Gallegos, D., Eivers, A., Sondergeld, P., & Pattinson, C. (2021). Food Insecurity and Child Development: A State-of-the-Art Review. International Journal of Environmental Research and Public Health, 18(17), 8990. https://doi.org/10.3390/ijerph18178990
Danielle Gallegos, Areana Eivers, Peter Sondergeld & Cassandra Pattinson.
Converging research indicates that household food insecurity impedes children from reaching their full physical, cognitive, and psychosocial potential. This state-of-the-art review examines the last decade of research to: (1) describe the impact of the severity and persistence of food insecurity on child development; (2) use a socio-ecological framework to examine significant proximal and distal factors which may interplay; and (3) outline directions for future research. We conducted a systematic review of six databases of published papers from 2011 to June 2021. The search was limited to high-income countries and children aged from birth to 12 years. From 17,457 papers, 17 studies were included in the final review.

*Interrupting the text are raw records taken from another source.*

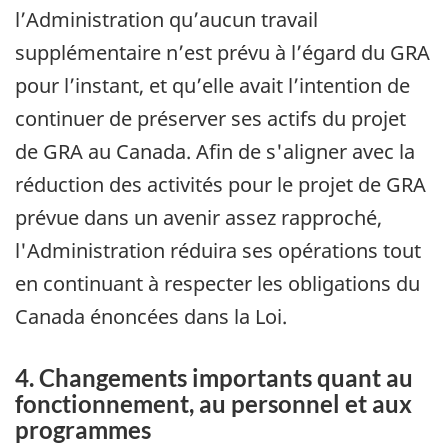
l’Administration qu’aucun travail
supplémentaire n’est prévu à l’égard du GRA
pour l’instant, et qu’elle avait l’intention de
continuer de préserver ses actifs du projet
de GRA au Canada. Afin de s'aligner avec la
réduction des activités pour le projet de GRA
prévue dans un avenir assez rapproché,
l'Administration réduira ses opérations tout
en continuant à respecter les obligations du
Canada énoncées dans la Loi.
4. Changements importants quant au
fonctionnement, au personnel et aux
programmes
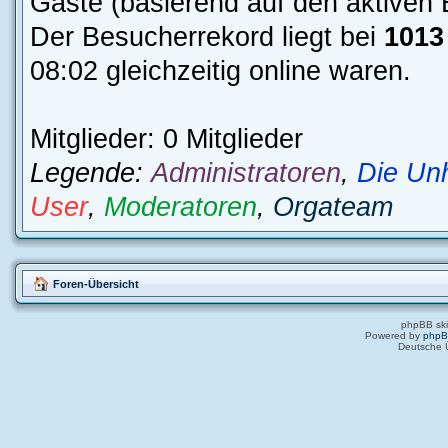
Gäste (basierend auf den aktiven 
Der Besucherrekord liegt bei
1013
08:02 gleichzeitig online waren.
Mitglieder: 0 Mitglieder
Legende:
Administratoren
,
Die Un
User
,
Moderatoren
,
Orgateam
Foren-Übersicht
phpBB ski
Powered by
php
Deutsche 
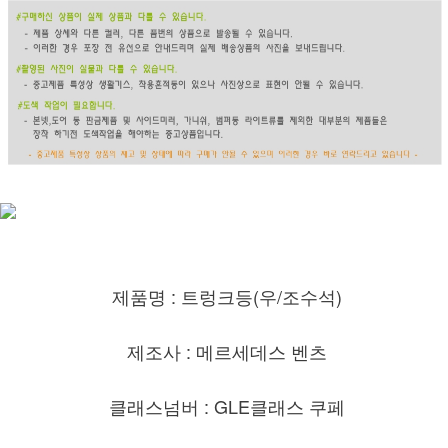
제품명 : 트렁크등(우/조수석)
제조사 : 메르세데스 벤츠
클래스넘버 : GLE클래스 쿠페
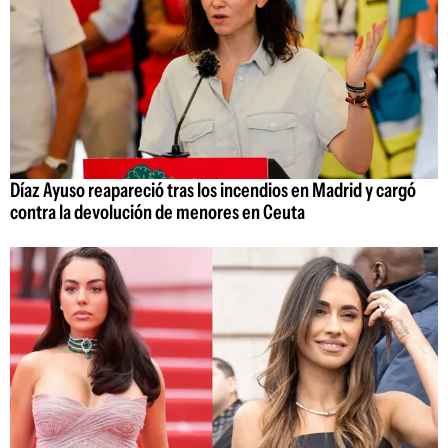
Díaz Ayuso reapareció tras los incendios en Madrid y cargó
contra la devolución de menores en Ceuta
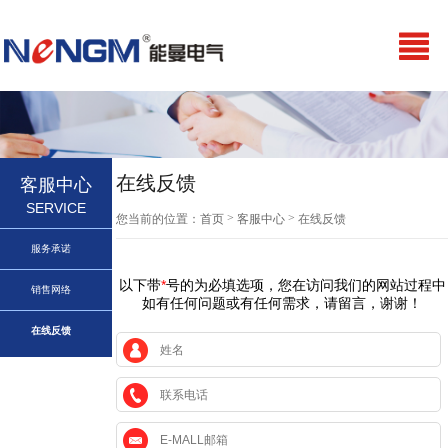
在线反馈
客服中心
SERVICE
>
>
您当前的位置：
首页
客服中心
在线反馈
服务承诺
以下带
*
号的为必填选项，您在访问我们的网站过程中
销售网络
如有任何问题或有任何需求，请留言，谢谢！
在线反馈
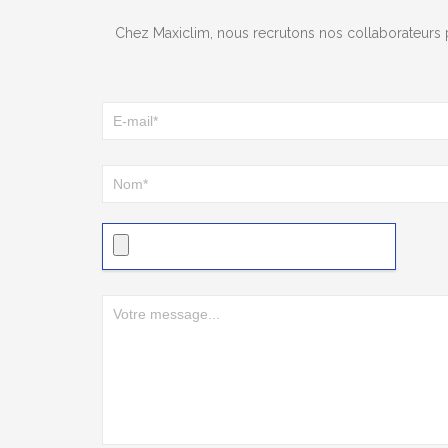
Chez Maxiclim, nous recrutons nos collaborateurs po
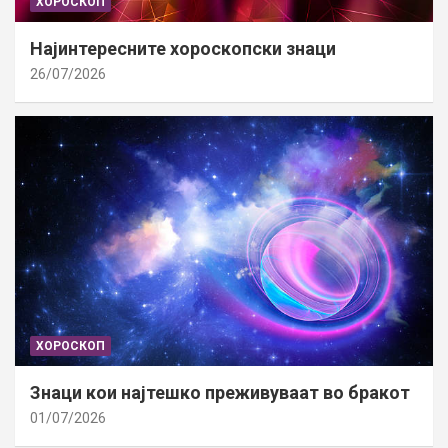
ХОРОСКОП
Најинтересните хороскопски знаци
26/07/2026
ХОРОСКОП
Знаци кои најтешко преживуваат во бракот
01/07/2026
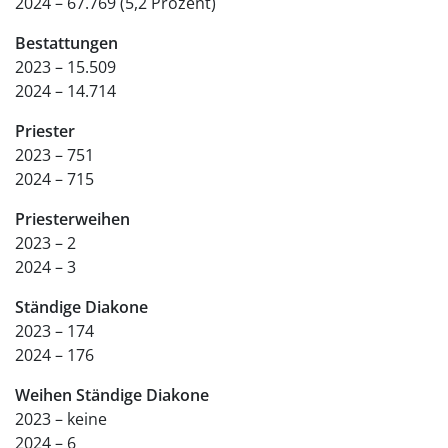
2024 – 67.769 (5,2 Prozent)
Bestattungen
2023 – 15.509
2024 – 14.714
Priester
2023 – 751
2024 – 715
Priesterweihen
2023 – 2
2024 – 3
Ständige Diakone
2023 – 174
2024 – 176
Weihen Ständige Diakone
2023 – keine
2024 – 6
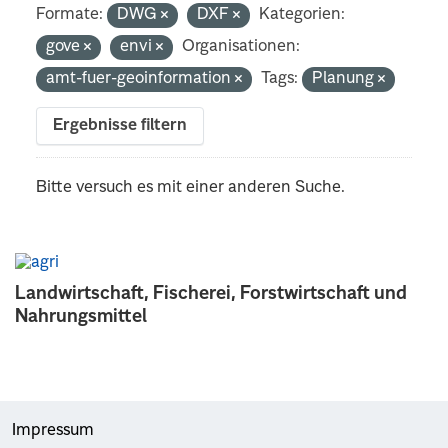
Formate:
DWG
DXF
Kategorien:
gove
envi
Organisationen:
amt-fuer-geoinformation
Tags:
Planung
Ergebnisse filtern
Bitte versuch es mit einer anderen Suche.
Landwirtschaft, Fischerei, Forstwirtschaft und
Nahrungsmittel
Impressum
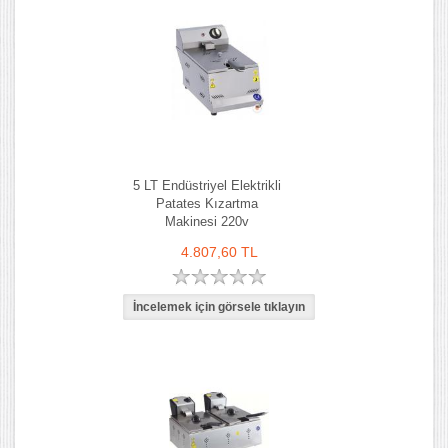
5 LT Endüstriyel Elektrikli
Patates Kızartma
Makinesi 220v
4.807,60 TL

Transitioning between food security and food insecurity had a significant and lasting effect on academic/cognitive function and behavior (i.e., externalizing), however less clear relationships were seen for psychosocial outcomes and other behaviors examined (i.e., internalizing). There was significant variation in the measurement and thresholds used to define both food insecurity and child development outcomes. Subsequently, comparisons across studies are difficult. Several future recommendations, including incorporation of socio-ecological factors, is provided. In conclusion, this review supports the link between food insecurity and sub-optimal child development; however, there is an imperative to improve and extend current understanding to ameliorate the causes of food insecurity.